Not long ago, I asked Tim Keller to give a guest lecture in a university class I teach, in which nearly all the students come from secular backgrounds. Most have no contact with evangelical Christianity other than what they’ve seen in the news. After rehearsing some of the reputational damage evangelicalism had sustained, especially in the post-2016 cultural environment, one student asked, “Why not just get rid of the word evangelical and call yourselves something else?”

Keller deadpanned: “Because most of us are in Africa, Asia, and Latin America and like the word evangelical just fine. North Americans aren’t entitled to choose what we’re called.” I wondered if being called out for a kind of “America first” colonialism would disorient these students, but instead I saw nodding heads and expressions that seemed to say, “Fair enough.” What I saw as most important in that exchange was not the pros and cons of the word evangelical but the subtle and searching use of the word us.

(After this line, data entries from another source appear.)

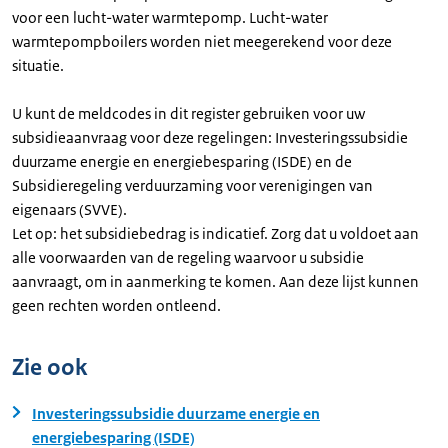
voor een lucht-water warmtepomp. Lucht-water
warmtepompboilers worden niet meegerekend voor deze
situatie.
U kunt de meldcodes in dit register gebruiken voor uw
subsidieaanvraag voor deze regelingen: Investeringssubsidie
duurzame energie en energiebesparing (ISDE) en de
Subsidieregeling verduurzaming voor verenigingen van
eigenaars (SVVE).
Let op: het subsidiebedrag is indicatief. Zorg dat u voldoet aan
alle voorwaarden van de regeling waarvoor u subsidie
aanvraagt, om in aanmerking te komen. Aan deze lijst kunnen
geen rechten worden ontleend.
Zie ook
Investeringssubsidie duurzame energie en
energiebesparing (ISDE)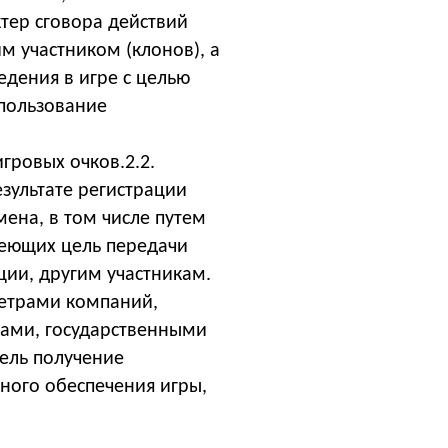
тер сговора действий
м участником (клонов), а
дения в игре с целью
спользование
игровых очков.
2.2.
зультате регистрации
ена, в том числе путем
меющих цель передачи
ции, другим участникам.
етрами компаний,
цами, государственными
ель получение
ного обеспечения игры,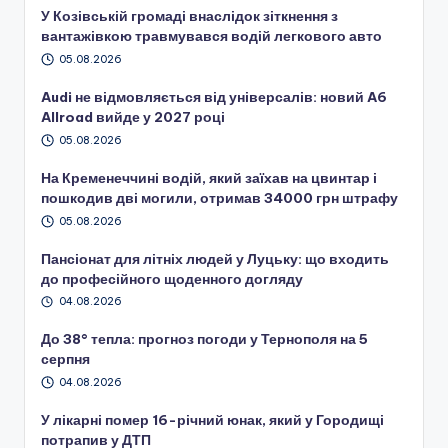
У Козівській громаді внаслідок зіткнення з
вантажівкою травмувався водій легкового авто
05.08.2026
Audi не відмовляється від універсалів: новий A6
Allroad вийде у 2027 році
05.08.2026
На Кременеччині водій, який заїхав на цвинтар і
пошкодив дві могили, отримав 34000 грн штрафу
05.08.2026
Пансіонат для літніх людей у Луцьку: що входить
до професійного щоденного догляду
04.08.2026
До 38° тепла: прогноз погоди у Тернополя на 5
серпня
04.08.2026
У лікарні помер 16-річний юнак, який у Городищі
потрапив у ДТП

I thought of that exchange as I read Struggling with Evangelicalism: Why I Want to Leave and What It Takes to Stay, a new book from Dan Stringer, an Evangelical Covenant Church pastor and an InterVarsity campus minister at the University of Hawaii. Stringer comes at the subject with wide-ranging connections to American parachurch evangelicalism (he’s a graduate of Wheaton College and Fuller Seminary, for instance). His publisher bio describes him as “a third culture kid” who grew up “in five countries on three continents,” while the book jacket speaks of a “lifelong evangelical who happens to be a biracial Asian/White millennial.”